§ WHAT IS NEEDED: Search each line below for the word "обороны" and list those that contain it.
_____
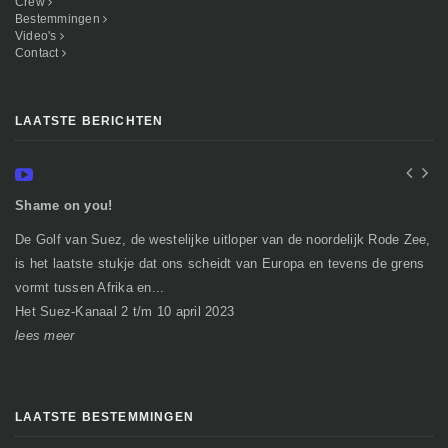
Crew
Bestemmingen
Video's
Contact
LAATSTE BERICHTEN
Shame on you!
In
De Golf van Suez, de westelijke uitloper van de noordelijk Rode Zee,
Ge
is het laatste stukje dat ons scheidt van Europa en tevens de grens
mi
vormt tussen Afrika en...
gr
Het Suez-Kanaal 2 t/m 10 april 2023
So
lees meer
le
LAATSTE BESTEMMINGEN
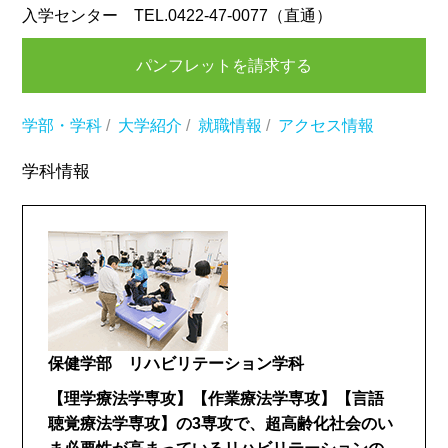
入学センター TEL.0422-47-0077（直通）
パンフレットを請求する
学部・学科
/
大学紹介
/
就職情報
/
アクセス情報
学科情報
保健学部 リハビリテーション学科
【理学療法学専攻】【作業療法学専攻】【言語
聴覚療法学専攻】の3専攻で、超高齢化社会のい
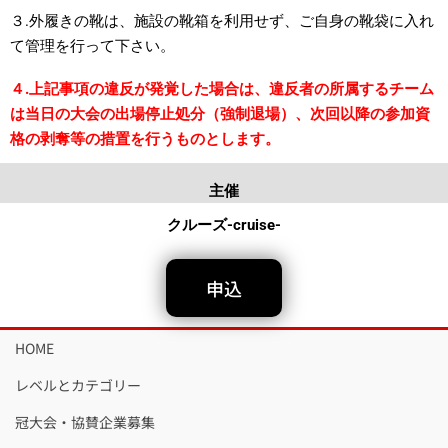
３.外履きの靴は、施設の靴箱を利用せず、ご自身の靴袋に入れ
て管理を行って下さい。
４.上記事項の違反が発覚した場合は、違反者の所属するチーム
は当日の大会の出場停止処分（強制退場）、次回以降の参加資
格の剥奪等の措置を行うものとします。
主催
クルーズ-cruise-
申込
HOME
レベルとカテゴリー
冠大会・協賛企業募集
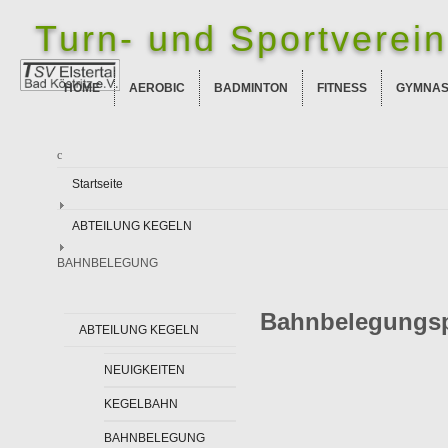
Turn- und Sportverein 
HOME
AEROBIC
BADMINTON
FITNESS
GYMNAS
Startseite
ABTEILUNG KEGELN
BAHNBELEGUNG
Bahnbelegungs
ABTEILUNG KEGELN
NEUIGKEITEN
KEGELBAHN
BAHNBELEGUNG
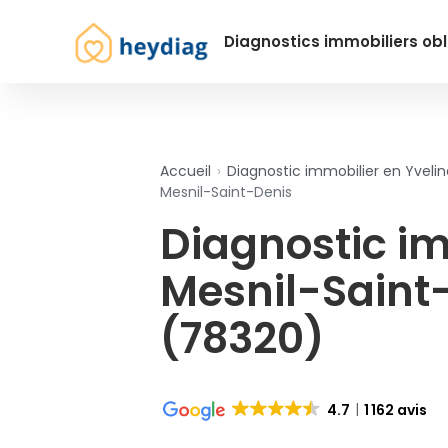
Diagnostics immobiliers obl
Accueil
›
Diagnostic immobilier en Yvelin
Mesnil-Saint-Denis
Diagnostic i
Mesnil-Saint
(78320)
4.7
1 162 avis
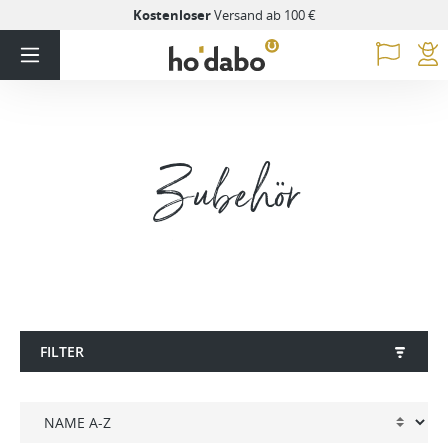
Kostenloser
Versand ab 100 €
Zubehör
FILTER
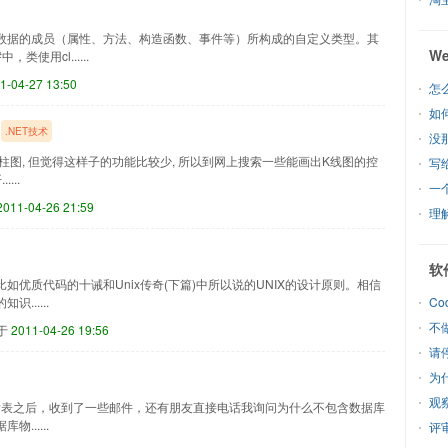
数据的成员（属性、方法、构造函数、事件等）所构成的自定义类型。其
W
使用cl......
1-04-27 13:50
怎么
如
.NET技术
没
蜡柱图, 但觉得这样子的功能比较少, 所以到网上搜索一些能画出K线图的控
写
...
一
2011-04-26 21:59
理解
软
优质代码的十诫和Unix传奇(下篇)中所以说的UNIX的设计原则。相信
.....
Co
不
于
2011-04-26 19:56
请
为
观
)在园子里发表之后，收到了一些邮件，还有朋友直接电话我询问为什么不包含数据库
.....
评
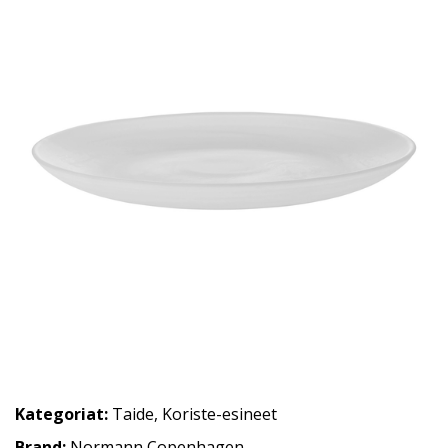
Kategoriat:
Taide
,
Koriste-esineet
Brand:
Normann Copenhagen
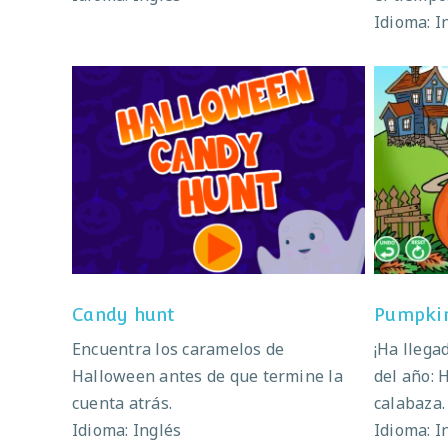
Idioma: I
Candy hunt
Candy hunt
Pumpkin
Encuentra los caramelos de
¡Ha llegad
Halloween antes de que termine la
del año: 
cuenta atrás.
calabaza.
Idioma: Inglés
Idioma: I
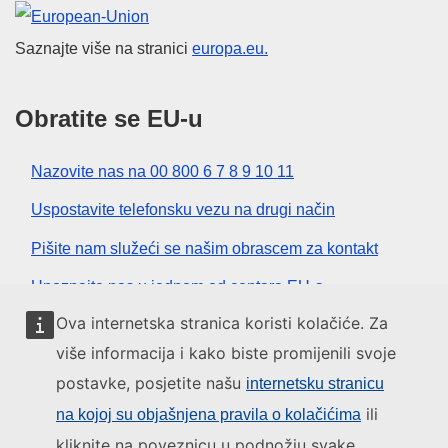
Europska unija
Saznajte više na stranici
europa.eu.
Obratite se EU-u
Nazovite nas na 00 800 6 7 8 9 10 11
Uspostavite telefonsku vezu na drugi način
Pišite nam služeći se našim obrascem za kontakt
Upoznajte nas u jednom od centara EU-a
Ova internetska stranica koristi kolačiće. Za
Društvene mreže
više informacija i kako biste promijenili svoje
postavke, posjetite našu
internetsku stranicu
Pronađite EU na društvenim mrežama
ili
na kojoj su objašnjena pravila o kolačićima
kliknite na poveznicu u podnožju svake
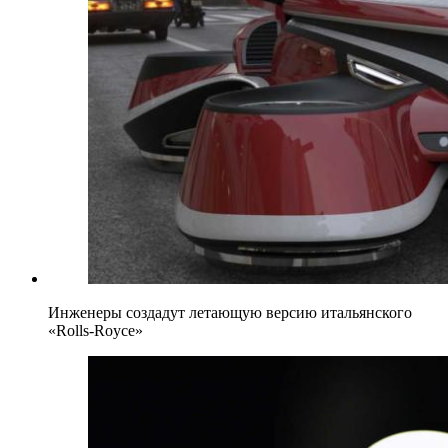
Инженеры создадут летающую версию итальянского
«Rolls-Royce»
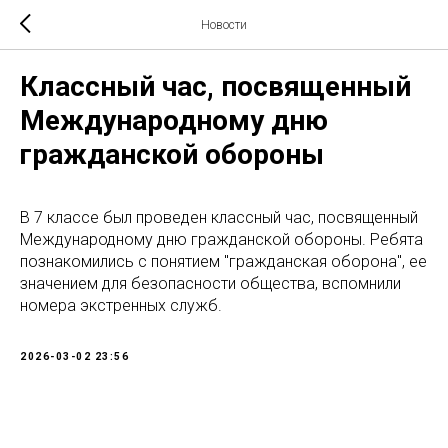
Новости
Классный час, посвященный
Международному дню
гражданской обороны
В 7 классе был проведен классный час, посвященный
Международному дню гражданской обороны. Ребята
познакомились с понятием "гражданская оборона", ее
значением для безопасности общества, вспомнили
номера экстренных служб.
2026-03-02 23:56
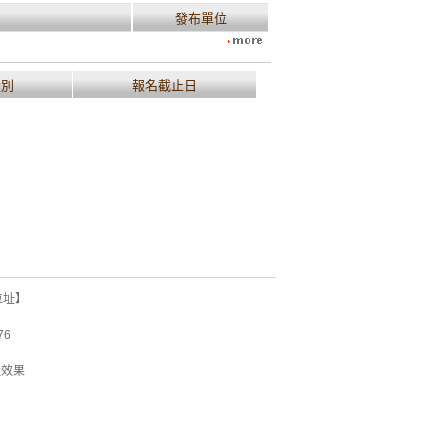
發布單位
段別
報名截止日
位址】
76
佳效果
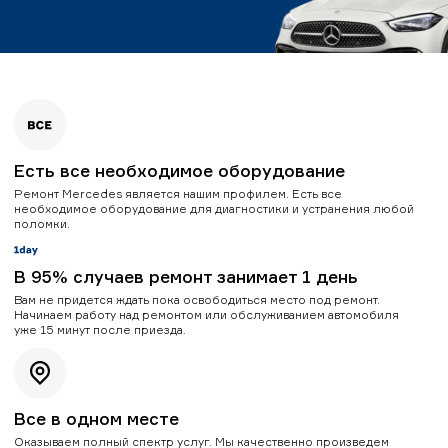
Есть все необходимое оборудование
Ремонт Mercedes является нашим профилем. Есть все
необходимое оборудование для диагностики и устранения любой
поломки.
В 95% случаев ремонт занимает 1 день
Вам не придется ждать пока освободиться место под ремонт.
Начинаем работу над ремонтом или обслуживанием автомобиля
уже 15 минут после приезда.
Все в одном месте
Оказываем полный спектр услуг. Мы качественно произведем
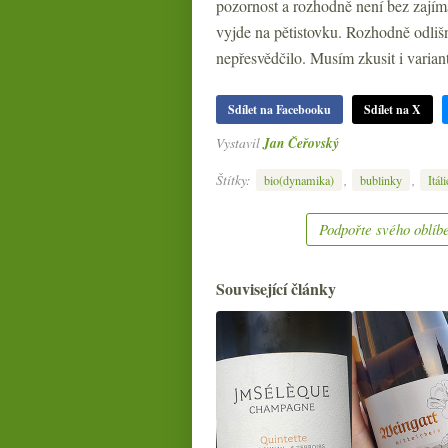
pozornost a rozhodně není bez zajím
vyjde na pětistovku. Rozhodně odliš
nepřesvědčilo. Musím zkusit i varia
Sdílet na Facebooku
Sdílet na X
Vystavil
Jan Čeřovský
Štítky:
,
,
bio(dynamika)
bublinky
Itáli
Podpořte svého oblíbe
Související články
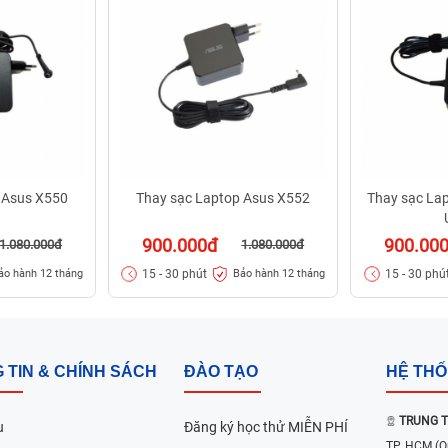
 Asus X550
Thay sạc Laptop Asus X552
Thay sạc La
900.000đ
900.00
1.080.000đ
1.080.000đ
15 - 30 phút
15 - 30 phú
ảo hành 12 tháng
Bảo hành 12 tháng
 TIN & CHÍNH SÁCH
ĐÀO TẠO
HỆ TH
TRUNG T
u
Đăng ký học thử MIỄN PHÍ
TP. HCM
(Q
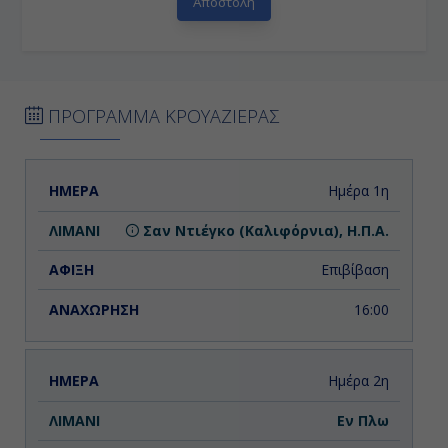
ΠΡΟΓΡΑΜΜΑ ΚΡΟΥΑΖΙΕΡΑΣ
ΗΜΕΡΑ
ΛΙΜΑΝΙ
ΑΦΙΞΗ
ΑΝΑΧΩΡΗΣΗ
Ημέρα 1η
Σαν Ντιέγκο (Καλιφόρνια), Η.Π.Α.
Eπιβίβαση
16:00
Ημέρα 2η
Εν Πλω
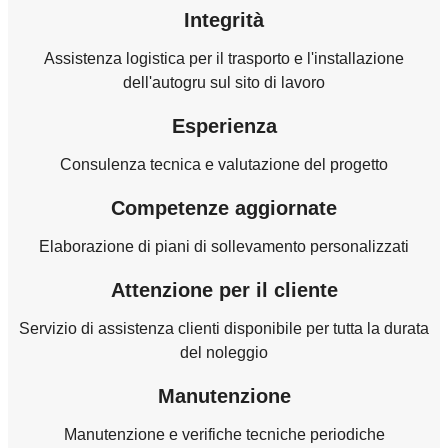
Integrità
Assistenza logistica per il trasporto e l'installazione
dell'autogru sul sito di lavoro
Esperienza
Consulenza tecnica e valutazione del progetto
Competenze aggiornate
Elaborazione di piani di sollevamento personalizzati
Attenzione per il cliente
Servizio di assistenza clienti disponibile per tutta la durata
del noleggio
Manutenzione
Manutenzione e verifiche tecniche periodiche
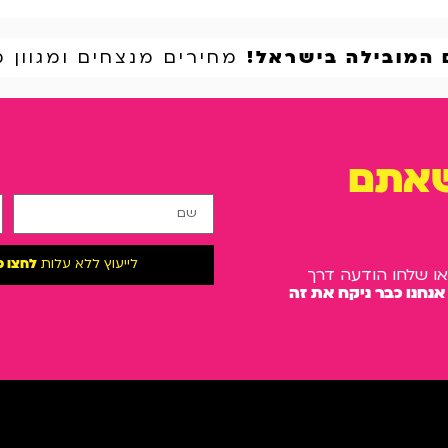
 המובילה בישראל!
מחירים מנצחים ומגוון מ
שאתם
לייעוץ ללא עלות
לחצו כ
או שלחו הודעה דרך
אנחנו כבר ניקח את זה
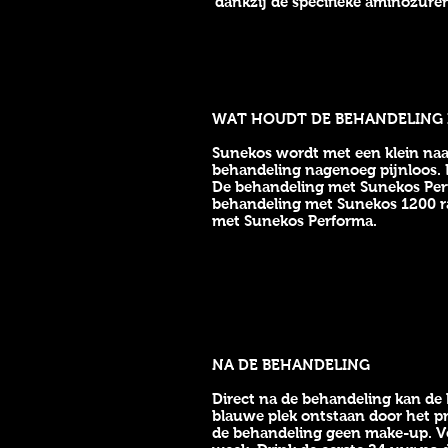
dankzij de specifieke aminozure
WAT HOUDT DE BEHANDELING 
Sunekos wordt met een klein naal
behandeling nagenoeg pijnloos. 
De behandeling met Sunekos Perf
behandeling met Sunekos 1200 ra
met Sunekos Performa.
NA DE BEHANDELING
Direct na de behandeling kan de 
blauwe plek ontstaan door het pr
de behandeling geen make-up. Ve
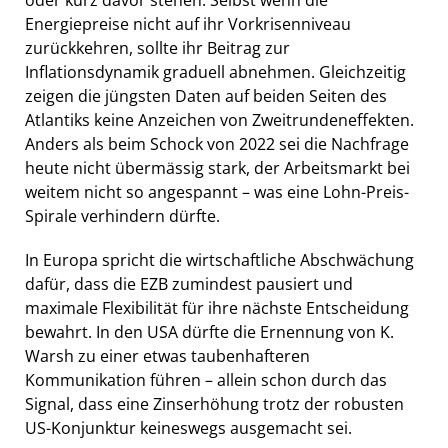
Energiepreise nicht auf ihr Vorkrisenniveau
zurückkehren, sollte ihr Beitrag zur
Inflationsdynamik graduell abnehmen. Gleichzeitig
zeigen die jüngsten Daten auf beiden Seiten des
Atlantiks keine Anzeichen von Zweitrundeneffekten.
Anders als beim Schock von 2022 sei die Nachfrage
heute nicht übermässig stark, der Arbeitsmarkt bei
weitem nicht so angespannt – was eine Lohn-Preis-
Spirale verhindern dürfte.
In Europa spricht die wirtschaftliche Abschwächung
dafür, dass die EZB zumindest pausiert und
maximale Flexibilität für ihre nächste Entscheidung
bewahrt. In den USA dürfte die Ernennung von K.
Warsh zu einer etwas taubenhafteren
Kommunikation führen – allein schon durch das
Signal, dass eine Zinserhöhung trotz der robusten
US-Konjunktur keineswegs ausgemacht sei.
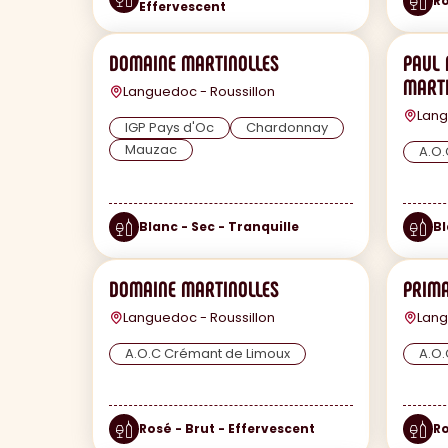
Ro
Effervescent
DOMAINE MARTINOLLES
PAUL
MARTI
Languedoc - Roussillon
Lang
IGP Pays d'Oc
Chardonnay
Mauzac
A.O.
Blanc - Sec - Tranquille
Bl
DOMAINE MARTINOLLES
PRIMA
Languedoc - Roussillon
Lang
A.O.C Crémant de Limoux
A.O.
Rosé - Brut - Effervescent
Ro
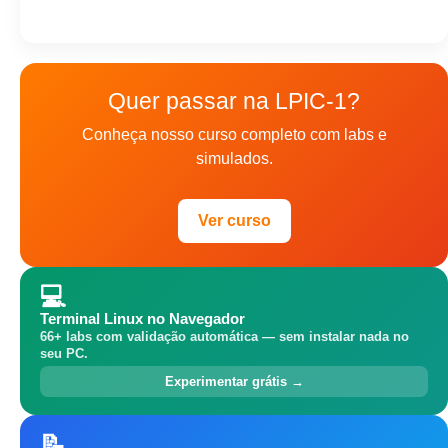
Quer passar na LPIC-1?
Conheça nosso curso completo com labs e
simulados.
Ver curso
💻
Terminal Linux no Navegador
66+ labs com validação automática — sem instalar nada no
seu PC.
Experimentar grátis →
📝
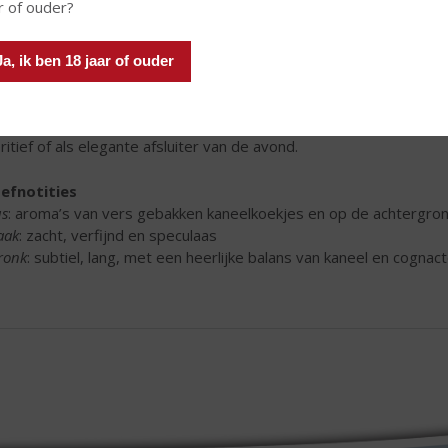
r of ouder?
Ja, ik ben 18 jaar of ouder
veer de likeur ijskoud uit de koelkast of met een paar ijsblokjes e
ritief of als elegante afsluiter van de avond.
efnotities
s
: aroma’s van vers gebakken kaneelkoekjes en op de achtergrond
aak
: zacht, verfijnd en speculaas
ronk
: subtiel, lang, met een heerlijke balans van kaneel en cognac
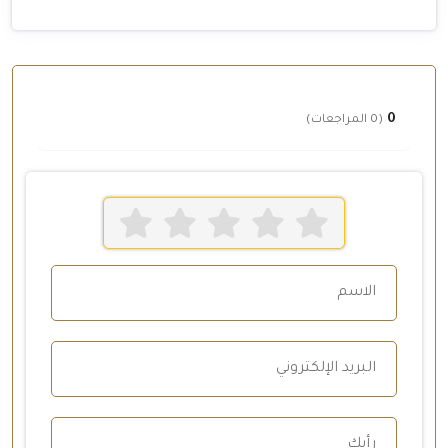
0
(0 المراجعات)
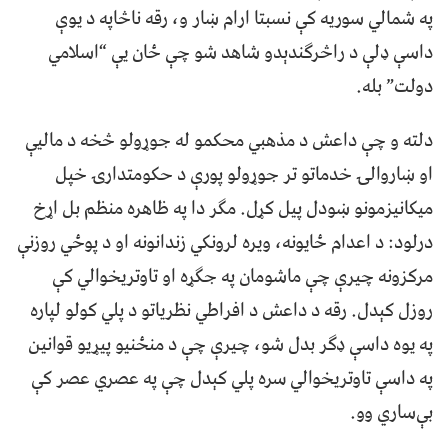
په شمالي سوریه کې نسبتا ارام ښار و، رقه ناڅاپه د یوې
داسې ډلې د راڅرګندېدو شاهد شو چې ځان یې “اسلامي
دولت” بله.
دلته و چې داعش د مذهبي محکمو له جوړولو څخه د مالیې
او ښاروالۍ خدماتو تر جوړولو پورې د حکومتدارۍ خپل
میکانیزمونو ښودل پیل کړل. مګر دا په ظاهره منظم بل اړخ
درلود: د اعدام ځایونه، ویره لرونکي زندانونه او د پوځي روزنې
مرکزونه چیرې چې ماشومان په جګړه او تاوتریخوالي کې
روزل کېدل. رقه د داعش د افراطي نظریاتو د پلي کولو لپاره
په یوه داسې ډګر بدل شو، چیرې چې د منځنیو پیړیو قوانین
په داسې تاوتریخوالي سره پلي کېدل چې په عصري عصر کې
بې‌ساري وو.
_____
§ RESULT BELOW:
гражданской обороны
Международному дню гражданской обороны. Ребята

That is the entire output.